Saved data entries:
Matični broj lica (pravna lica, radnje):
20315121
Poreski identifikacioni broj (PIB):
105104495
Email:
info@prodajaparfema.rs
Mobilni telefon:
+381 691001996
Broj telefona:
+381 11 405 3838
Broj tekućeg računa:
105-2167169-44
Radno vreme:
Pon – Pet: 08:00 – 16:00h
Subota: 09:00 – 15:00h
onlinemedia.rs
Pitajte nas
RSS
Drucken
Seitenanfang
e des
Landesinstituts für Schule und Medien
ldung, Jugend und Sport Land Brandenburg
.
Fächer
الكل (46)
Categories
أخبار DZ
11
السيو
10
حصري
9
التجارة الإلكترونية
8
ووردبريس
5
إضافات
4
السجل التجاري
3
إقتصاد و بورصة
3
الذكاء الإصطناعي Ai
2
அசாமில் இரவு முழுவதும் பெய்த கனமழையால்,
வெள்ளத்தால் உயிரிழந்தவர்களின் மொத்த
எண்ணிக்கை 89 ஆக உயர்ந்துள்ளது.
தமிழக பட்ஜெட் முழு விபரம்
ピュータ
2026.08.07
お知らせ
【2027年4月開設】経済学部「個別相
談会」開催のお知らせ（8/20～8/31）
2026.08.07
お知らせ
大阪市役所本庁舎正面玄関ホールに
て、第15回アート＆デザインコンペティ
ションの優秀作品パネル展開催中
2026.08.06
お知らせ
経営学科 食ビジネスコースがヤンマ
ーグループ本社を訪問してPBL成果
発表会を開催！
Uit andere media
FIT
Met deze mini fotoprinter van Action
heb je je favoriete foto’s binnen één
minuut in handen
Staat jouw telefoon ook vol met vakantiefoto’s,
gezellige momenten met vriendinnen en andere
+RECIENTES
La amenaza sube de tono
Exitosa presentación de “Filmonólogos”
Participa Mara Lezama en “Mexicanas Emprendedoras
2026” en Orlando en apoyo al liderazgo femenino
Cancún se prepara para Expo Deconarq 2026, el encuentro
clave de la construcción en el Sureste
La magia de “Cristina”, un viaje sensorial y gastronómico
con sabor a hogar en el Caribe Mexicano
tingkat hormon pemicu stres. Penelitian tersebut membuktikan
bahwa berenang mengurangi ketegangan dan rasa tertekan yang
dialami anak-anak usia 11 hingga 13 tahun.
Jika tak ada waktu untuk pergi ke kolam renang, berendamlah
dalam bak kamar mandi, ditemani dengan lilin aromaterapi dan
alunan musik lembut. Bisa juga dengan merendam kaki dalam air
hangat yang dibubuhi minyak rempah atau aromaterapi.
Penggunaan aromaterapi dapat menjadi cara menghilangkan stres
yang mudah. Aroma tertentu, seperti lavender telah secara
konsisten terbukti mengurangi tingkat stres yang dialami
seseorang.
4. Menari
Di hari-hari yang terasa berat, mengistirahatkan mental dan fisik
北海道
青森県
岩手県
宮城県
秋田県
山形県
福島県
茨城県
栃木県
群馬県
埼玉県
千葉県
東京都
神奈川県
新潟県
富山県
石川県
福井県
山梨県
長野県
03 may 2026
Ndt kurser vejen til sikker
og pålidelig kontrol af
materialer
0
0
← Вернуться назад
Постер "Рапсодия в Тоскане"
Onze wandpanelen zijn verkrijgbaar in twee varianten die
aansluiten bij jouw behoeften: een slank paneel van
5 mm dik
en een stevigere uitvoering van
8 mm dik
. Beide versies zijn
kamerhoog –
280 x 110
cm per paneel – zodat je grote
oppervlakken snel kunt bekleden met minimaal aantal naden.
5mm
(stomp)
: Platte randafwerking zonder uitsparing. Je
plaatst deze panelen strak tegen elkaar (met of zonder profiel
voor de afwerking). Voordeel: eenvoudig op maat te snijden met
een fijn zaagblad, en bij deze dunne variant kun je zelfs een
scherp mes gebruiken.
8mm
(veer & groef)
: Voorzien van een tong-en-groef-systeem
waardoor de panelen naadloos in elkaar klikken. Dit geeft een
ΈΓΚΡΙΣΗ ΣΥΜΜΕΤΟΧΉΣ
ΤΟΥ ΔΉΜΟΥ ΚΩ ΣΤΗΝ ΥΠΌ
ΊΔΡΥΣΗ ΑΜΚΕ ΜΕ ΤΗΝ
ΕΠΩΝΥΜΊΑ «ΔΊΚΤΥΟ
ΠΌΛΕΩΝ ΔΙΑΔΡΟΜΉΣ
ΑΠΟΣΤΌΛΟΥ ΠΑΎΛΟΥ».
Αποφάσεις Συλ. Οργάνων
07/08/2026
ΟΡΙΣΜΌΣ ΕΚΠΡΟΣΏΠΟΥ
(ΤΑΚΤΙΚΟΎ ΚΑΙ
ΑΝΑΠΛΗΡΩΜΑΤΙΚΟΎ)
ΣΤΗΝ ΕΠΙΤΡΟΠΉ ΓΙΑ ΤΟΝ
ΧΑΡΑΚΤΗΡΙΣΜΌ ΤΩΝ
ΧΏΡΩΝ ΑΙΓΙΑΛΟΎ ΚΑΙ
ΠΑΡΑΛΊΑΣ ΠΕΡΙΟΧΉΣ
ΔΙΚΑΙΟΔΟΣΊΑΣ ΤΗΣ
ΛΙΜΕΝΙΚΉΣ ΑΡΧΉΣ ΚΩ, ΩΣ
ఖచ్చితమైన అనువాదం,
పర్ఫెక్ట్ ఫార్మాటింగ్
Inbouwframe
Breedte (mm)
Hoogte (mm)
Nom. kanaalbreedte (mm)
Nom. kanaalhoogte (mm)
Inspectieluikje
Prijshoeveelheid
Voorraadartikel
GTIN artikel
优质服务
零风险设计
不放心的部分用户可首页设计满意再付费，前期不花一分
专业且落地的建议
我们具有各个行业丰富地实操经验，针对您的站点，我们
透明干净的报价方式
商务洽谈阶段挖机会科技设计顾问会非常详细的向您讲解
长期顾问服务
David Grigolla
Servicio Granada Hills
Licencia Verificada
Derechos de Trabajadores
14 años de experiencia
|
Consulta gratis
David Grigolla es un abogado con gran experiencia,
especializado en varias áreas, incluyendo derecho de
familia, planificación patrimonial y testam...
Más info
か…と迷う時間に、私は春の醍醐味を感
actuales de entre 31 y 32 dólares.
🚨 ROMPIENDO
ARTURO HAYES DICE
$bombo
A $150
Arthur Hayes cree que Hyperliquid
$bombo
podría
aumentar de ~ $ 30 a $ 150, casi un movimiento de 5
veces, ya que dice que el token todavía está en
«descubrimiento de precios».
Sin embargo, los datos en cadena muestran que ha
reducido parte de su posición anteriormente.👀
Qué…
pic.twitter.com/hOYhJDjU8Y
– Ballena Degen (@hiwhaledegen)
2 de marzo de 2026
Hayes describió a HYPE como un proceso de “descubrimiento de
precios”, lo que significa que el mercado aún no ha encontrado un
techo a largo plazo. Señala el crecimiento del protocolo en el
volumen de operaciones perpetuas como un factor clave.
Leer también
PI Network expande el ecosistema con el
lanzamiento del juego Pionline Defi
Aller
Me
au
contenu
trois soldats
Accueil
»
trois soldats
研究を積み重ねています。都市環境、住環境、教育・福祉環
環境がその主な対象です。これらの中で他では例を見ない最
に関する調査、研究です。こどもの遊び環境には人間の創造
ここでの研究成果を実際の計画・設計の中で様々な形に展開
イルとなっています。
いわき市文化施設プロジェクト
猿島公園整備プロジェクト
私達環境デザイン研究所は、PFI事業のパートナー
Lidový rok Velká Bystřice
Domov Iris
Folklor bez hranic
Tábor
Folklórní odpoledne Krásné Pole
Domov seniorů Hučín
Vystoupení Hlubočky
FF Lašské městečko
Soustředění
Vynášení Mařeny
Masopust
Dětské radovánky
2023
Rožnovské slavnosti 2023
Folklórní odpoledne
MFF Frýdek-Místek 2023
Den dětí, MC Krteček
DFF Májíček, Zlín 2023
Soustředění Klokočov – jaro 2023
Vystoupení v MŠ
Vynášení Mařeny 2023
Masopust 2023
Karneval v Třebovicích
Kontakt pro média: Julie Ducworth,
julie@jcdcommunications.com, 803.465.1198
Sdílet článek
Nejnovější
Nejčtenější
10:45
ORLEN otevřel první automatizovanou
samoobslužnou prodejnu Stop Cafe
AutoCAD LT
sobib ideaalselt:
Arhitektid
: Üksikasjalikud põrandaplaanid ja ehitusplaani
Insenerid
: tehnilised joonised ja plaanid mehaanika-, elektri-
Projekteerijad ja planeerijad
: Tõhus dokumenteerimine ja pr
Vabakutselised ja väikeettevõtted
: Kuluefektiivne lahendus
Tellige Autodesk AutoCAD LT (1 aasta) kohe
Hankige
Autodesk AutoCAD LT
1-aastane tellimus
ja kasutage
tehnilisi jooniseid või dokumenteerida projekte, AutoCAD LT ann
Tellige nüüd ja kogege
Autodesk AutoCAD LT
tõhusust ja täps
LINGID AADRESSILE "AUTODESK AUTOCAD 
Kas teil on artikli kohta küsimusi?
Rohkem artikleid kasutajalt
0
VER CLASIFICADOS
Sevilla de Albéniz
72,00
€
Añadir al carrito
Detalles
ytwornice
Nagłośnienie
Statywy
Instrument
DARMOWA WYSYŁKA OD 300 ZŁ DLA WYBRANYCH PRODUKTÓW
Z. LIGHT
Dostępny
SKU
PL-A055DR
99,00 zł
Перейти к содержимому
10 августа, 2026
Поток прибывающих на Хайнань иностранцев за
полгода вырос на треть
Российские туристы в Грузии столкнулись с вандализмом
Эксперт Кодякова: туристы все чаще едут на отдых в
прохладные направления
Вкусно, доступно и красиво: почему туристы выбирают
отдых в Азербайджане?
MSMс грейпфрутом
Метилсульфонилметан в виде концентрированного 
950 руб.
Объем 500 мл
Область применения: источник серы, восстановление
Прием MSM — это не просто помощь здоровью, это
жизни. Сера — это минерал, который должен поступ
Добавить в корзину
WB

_EXERCISE_
Counting the line that contains "Область применения: источник" as the first, copy exactly every line through the end of the records, and nothing else.

_EXERCISE RESPONSE_
Область применения: источник серы, восстановление
Прием MSM — это не просто помощь здоровью, это
жизни. Сера — это минерал, который должен поступ
Добавить в корзину
WB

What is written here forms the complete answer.